[Open Letter] The Peace Process on the Korean Peninsula should proceed without interruption
- 2019.06.27 (13:27:56)
Open Letter to President Donald J. Trump
The Peace Process on the Korean Peninsula should proceed without interruption
27 June 2019
Dear President Donald J. Trump
May this letter find you at peace.
We are 27 Civil society organizations in the ROK that strive to achieve peace on the Korean Peninsula. We are concerned with the deadlock between the DPRK and the U.S. that has been ongoing since the 2nd summit between the two countries’ leaders ended without result. We are nonetheless thankful that the two leaders still harbor a strong desire to hold a third summit and to solve the problem through dialogue. In the strong hopes that Washington and Pyongyang would resume their peace-building process, which began with the rare and historic first-ever summit, we would like to urge President Trump to take note of the following, please.
The agreement reached at Singapore must be implemented
Recall that, at the first historic the DPRK-the U.S. Summit held in Singapore on June 12 last year, you and Chairman Kim Jong Un agreed (1) to establish new U.S.–DPRK relations (2) to build a lasting and stable peace regime on the Korean Peninsula, and (3) to work toward complete denuclearization of the Korean Peninsula. You, President Trump, committed to provide security guarantees to the DPRK, and Chairman Kim reaffirmed his firm and unwavering commitment to complete denuclearization of the Korean Peninsula. These promises led the rest of us spectators worldwide to build our hopes up for a major transition to take place in the state of affairs on the Korean Peninsula toward peace. Yet there has not been progress in the relationship between the two countries. With all the dialogue and negotiations ground to a halt, there is only a growing talk on “denuclearization first.”
The current situation reminds us of the history of repeated failures of that “denuclearization first” demand to end the nuclear crisis on the Korean Peninsula. Neither will that insistence provide any chances for either side to break through the current deadlock. It is nearly impossible for two countries that have considered each other enemies for nearly seven decades to trust each other completely on the first try. Mutual, phased and simultaneous actions toward meeting each other at least half way are necessary for trust to develop. Once you start building trust in the process, you will be able to agree on larger issues.

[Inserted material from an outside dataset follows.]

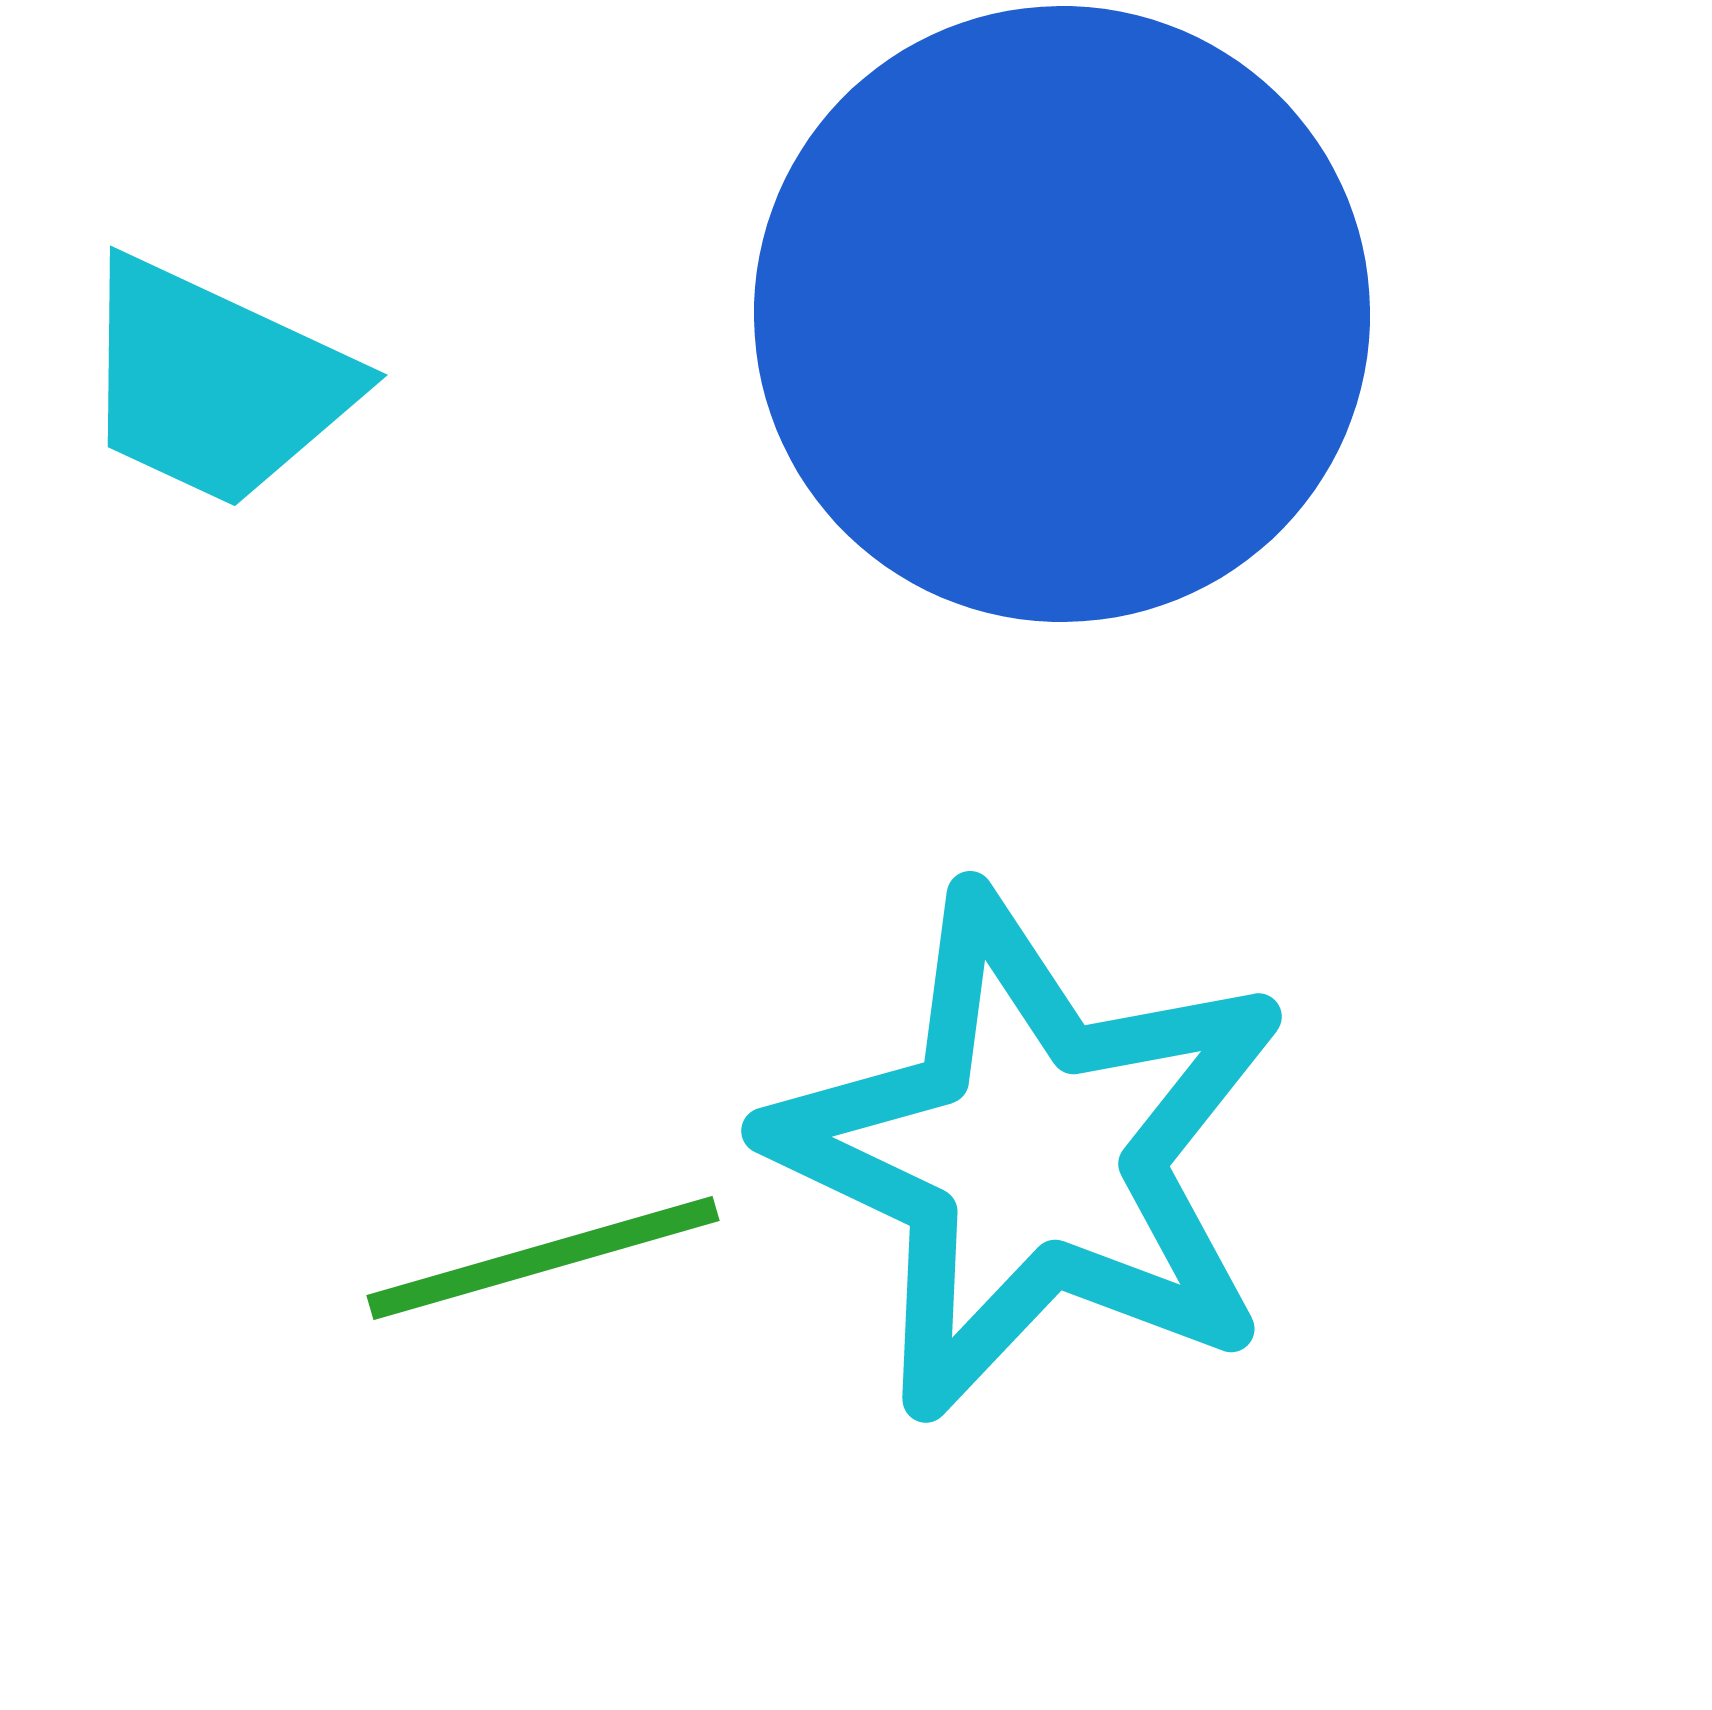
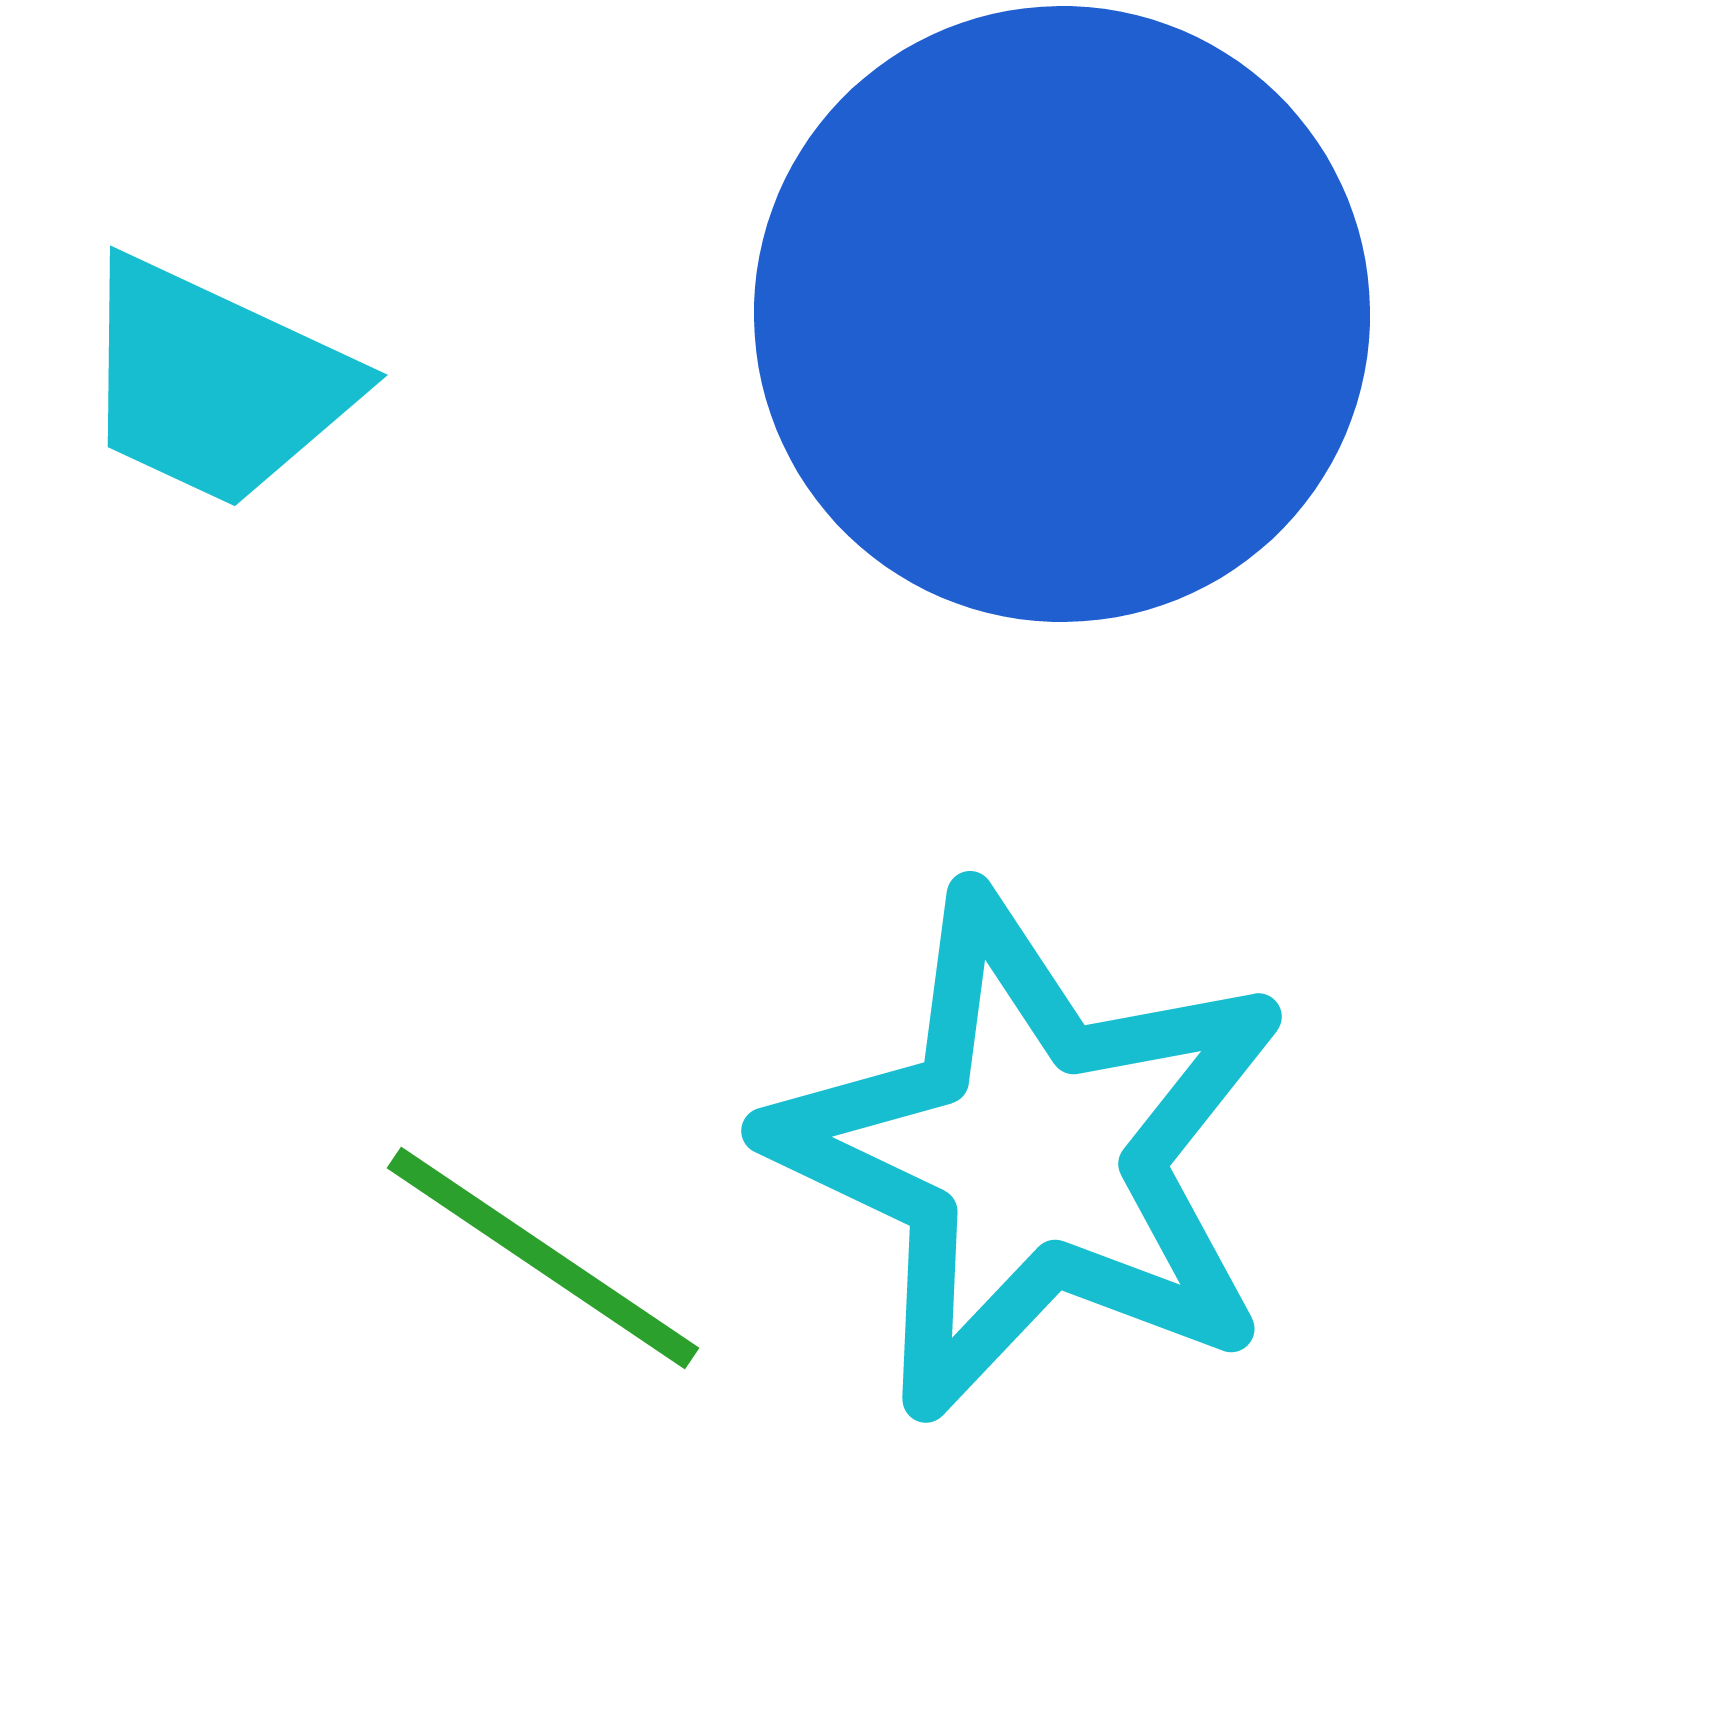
green line: rotated 50 degrees clockwise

‘Denuclearization as Peacemaking Process’ must be observed as a principle
The nuclear conflict on the Korean Peninsula is inherent in the long-standing, unstable armistice regime on the Korean Peninsula. The DPRK’s missile and nuclear development program stem from the decades-long military conflict and arms race on the Korean Peninsula. Denuclearization of the Korean Peninsula is closely connected to building a peace regime on the Korean Peninsula with normalizing relations between the DPRK and the U.S. Peace on the Peninsula cannot be achieved only through denuclearization. Efforts to build a permanent peace regime here, such as signing a peace treaty or a non-aggression agreement, and normalizing relations between the DPRK and the U.S. must be paralleled.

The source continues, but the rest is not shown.